F. Martin Ralph, University of California San Diego/Scripps Institution of Oceanography
Abstract for Special HAS Seminar on Friday, February 3, 2017 at 3:00 pm in PAS 224, Refreshments in PAS 546 from 2:30 - 3:00 pm
The southwestern U.S. experiences significant summer rainfall as part of what is referred to as the North American Monsoon. This is especially true of Arizona. Past studies have concluded that much of the water vapor needed to fuel Arizona’s monsoon precipitation comes from the Gulf of California, and have hypothesized that transport of water vapor westward across the Continental Divide from New Mexico into Arizona is of less importance.
The study presented here documents that almost all the wettest days in southeastern Arizona are associated with westward transport of water vapor into Arizona from New Mexico. This transport is enhanced due to the existence of a lesser-known low point in the Continental Divide that is roughly 250 km wide and 1 km deep.
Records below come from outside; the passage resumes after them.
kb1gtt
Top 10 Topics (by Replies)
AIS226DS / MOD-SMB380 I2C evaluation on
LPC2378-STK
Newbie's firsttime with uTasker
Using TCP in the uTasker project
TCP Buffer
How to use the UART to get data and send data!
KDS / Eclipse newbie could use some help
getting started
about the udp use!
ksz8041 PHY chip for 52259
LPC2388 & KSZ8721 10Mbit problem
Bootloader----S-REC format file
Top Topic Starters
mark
It is the lowest stretch along 3000 km of the Divide stretching from 16-45 N. Based on its meteorological importance, as described herein, and the apparent absence of a name for the feature, it is referred to here as the “Chiricahua Gap.”
Daily precipitation in the summers of 2009 and 2010 (area averaged over Southeastern Arizona) and water vapor flux through the Chiricahua Gap are analyzed. Westward zonal flux of vertically integrated water vapor transport (IVT) through the Chiricahua Gap is found to play a key role in modulating daily precipitation in the area. 17 of the 18 wettest days in SE Arizona during the study period (i.e., the 10% wettest days) were found to be associated with westward zonal IVT through the Chiricahua Gap. This relationship has potential to support forecasting because the westward flux events precede the wettest events.